State the number of lines in the listing that contain "milhões". No further words are expected.

----- Information provided -----

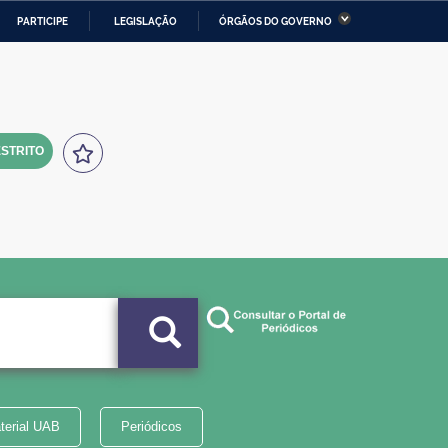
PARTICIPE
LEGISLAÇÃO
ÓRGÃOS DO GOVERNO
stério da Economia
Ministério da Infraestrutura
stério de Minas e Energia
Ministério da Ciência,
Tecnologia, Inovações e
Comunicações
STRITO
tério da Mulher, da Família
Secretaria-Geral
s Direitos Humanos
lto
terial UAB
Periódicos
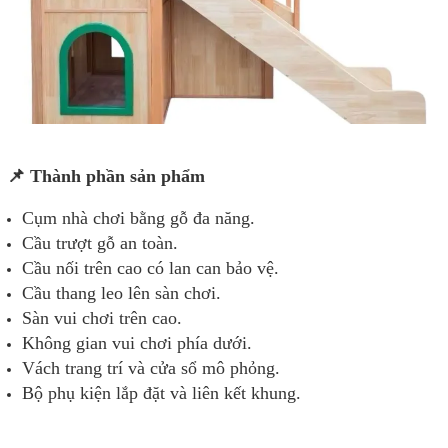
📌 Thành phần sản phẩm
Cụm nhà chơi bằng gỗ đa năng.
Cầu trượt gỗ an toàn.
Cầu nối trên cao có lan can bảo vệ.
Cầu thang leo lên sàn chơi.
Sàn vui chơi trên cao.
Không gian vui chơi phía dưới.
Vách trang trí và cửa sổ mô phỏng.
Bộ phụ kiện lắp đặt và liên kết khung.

-----
----- Information provided -----

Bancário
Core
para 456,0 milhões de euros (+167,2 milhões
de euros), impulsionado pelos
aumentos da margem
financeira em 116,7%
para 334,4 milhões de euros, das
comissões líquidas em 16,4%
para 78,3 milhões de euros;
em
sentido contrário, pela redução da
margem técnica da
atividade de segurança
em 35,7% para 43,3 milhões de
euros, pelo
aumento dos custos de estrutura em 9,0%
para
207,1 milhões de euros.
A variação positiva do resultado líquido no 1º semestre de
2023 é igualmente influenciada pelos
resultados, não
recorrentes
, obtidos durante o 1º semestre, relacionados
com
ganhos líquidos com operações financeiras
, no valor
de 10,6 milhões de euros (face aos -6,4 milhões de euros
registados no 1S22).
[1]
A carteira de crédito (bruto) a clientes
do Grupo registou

-----
----- Information provided -----

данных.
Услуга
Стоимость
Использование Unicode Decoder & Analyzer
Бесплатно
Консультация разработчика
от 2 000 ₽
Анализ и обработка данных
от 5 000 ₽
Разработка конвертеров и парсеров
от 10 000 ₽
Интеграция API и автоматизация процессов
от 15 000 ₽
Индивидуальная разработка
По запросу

-----

> _Written answer_
6